So long as no pictures are carried over, output the records below exactly.

(Saved entries)
__________

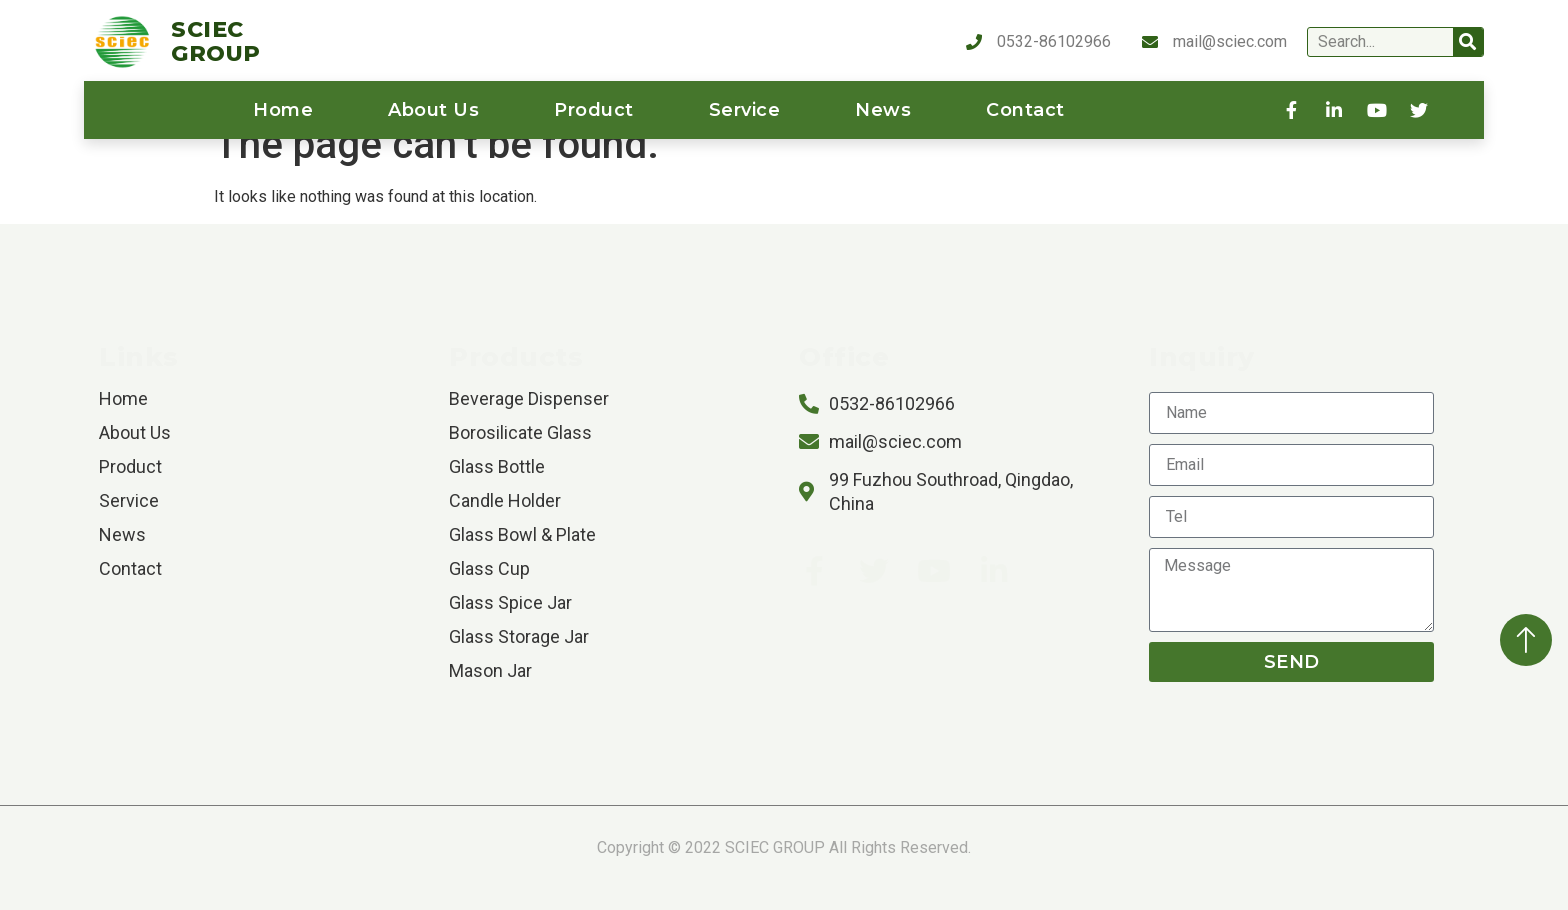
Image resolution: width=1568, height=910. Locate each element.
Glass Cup (489, 568)
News (883, 110)
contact (1025, 110)
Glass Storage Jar (519, 636)
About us (433, 110)
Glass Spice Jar (510, 602)
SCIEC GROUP (216, 41)
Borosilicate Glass (520, 432)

__________

* _Answer to this problem_:
Image resolution: width=1568, height=910. Locate each element.
Glass Cup (489, 568)
News (883, 110)
contact (1025, 110)
Glass Storage Jar (519, 636)
About us (433, 110)
Glass Spice Jar (510, 602)
SCIEC GROUP (216, 41)
Borosilicate Glass (520, 432)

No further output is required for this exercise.